Chtokman a fait couler beaucoup d’encre depuis son lancement en 2007, car il s’agit de l’un des projets gaziers les plus spectaculaires au monde. Le gisement, situé en mer de Barents, recèle des réserves gigantesques de gaz ( 3.900 milliards de mètres cubes, soit 2 % des réserves mondiales).
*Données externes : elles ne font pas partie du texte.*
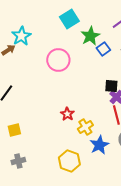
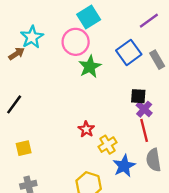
green star: (90, 36) -> (90, 67), moved
blue square: (103, 49) -> (129, 52), size x1.5
pink circle: (58, 60) -> (76, 42), moved

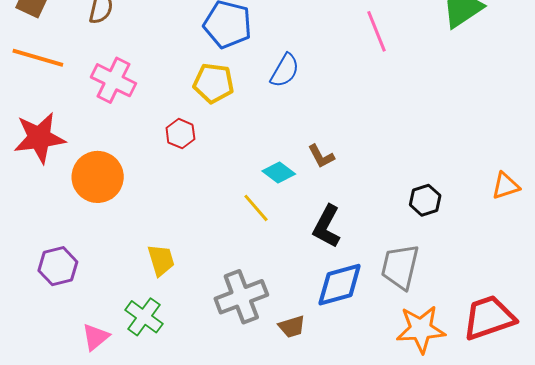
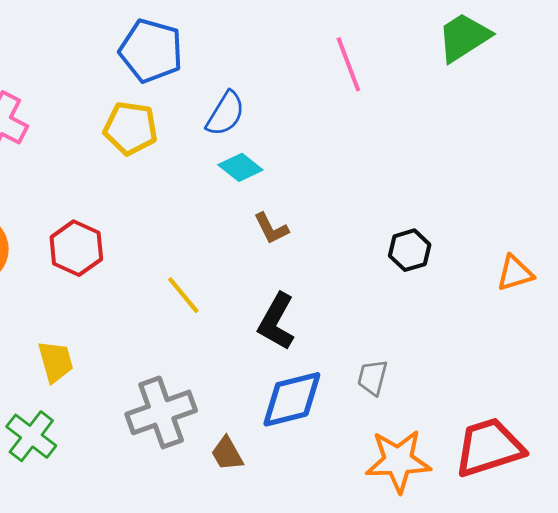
red hexagon: (180, 134) -> (76, 248), moved, size x1.4
cyan diamond: (279, 172) -> (240, 167), moved
black hexagon: (425, 200) -> (410, 250), moved
gray trapezoid: (400, 267) -> (372, 377), size x0.6
brown trapezoid: (292, 327) -> (227, 454), turned 76

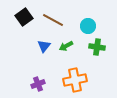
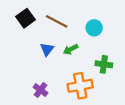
green cross: (97, 47) -> (104, 64), moved
purple cross: (38, 84) -> (41, 90), turned -32

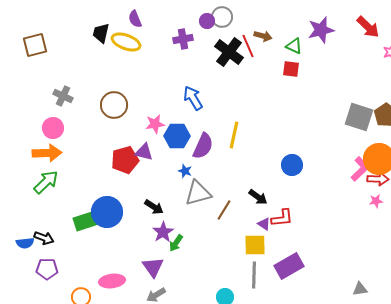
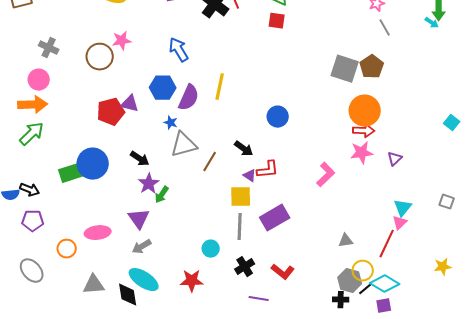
pink star: (155, 124) -> (122, 41), moved
pink L-shape: (360, 169) -> (326, 175), moved
pink star: (376, 201) -> (362, 153), size x1.6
Découvert en 1998, il s'avère toutefois extraordinairement compliqué à exploiter : il est situé à 500 kilomètres au nord des côtes russes, dans une zone prise par les glaces une bonne partie de l’année. Le coût de son développement, estimé au départ à 15 milliards de dollars, avait été revu à au moins 30 milliards.

Les conditions fiscales associées au projet pesaient aussi sur sa rentabilité. Le boom du gaz de schiste américain et le ralentissement de la demande mondiale, qui ont assombri les perspectives sur les prix du gaz, ont achevé de le plomber.

Depuis environ un an, Gazprom affirme qu’il reprendra ses travaux sur Chtokman lorsque la technologie ou les conditions de marché seront plus favorables. Alexeï Miller a déclaré en fin de semaine dernière que, dans ce cas, Total sera la première compagnie étrangère qu’il invitera à travailler avec Gazprom.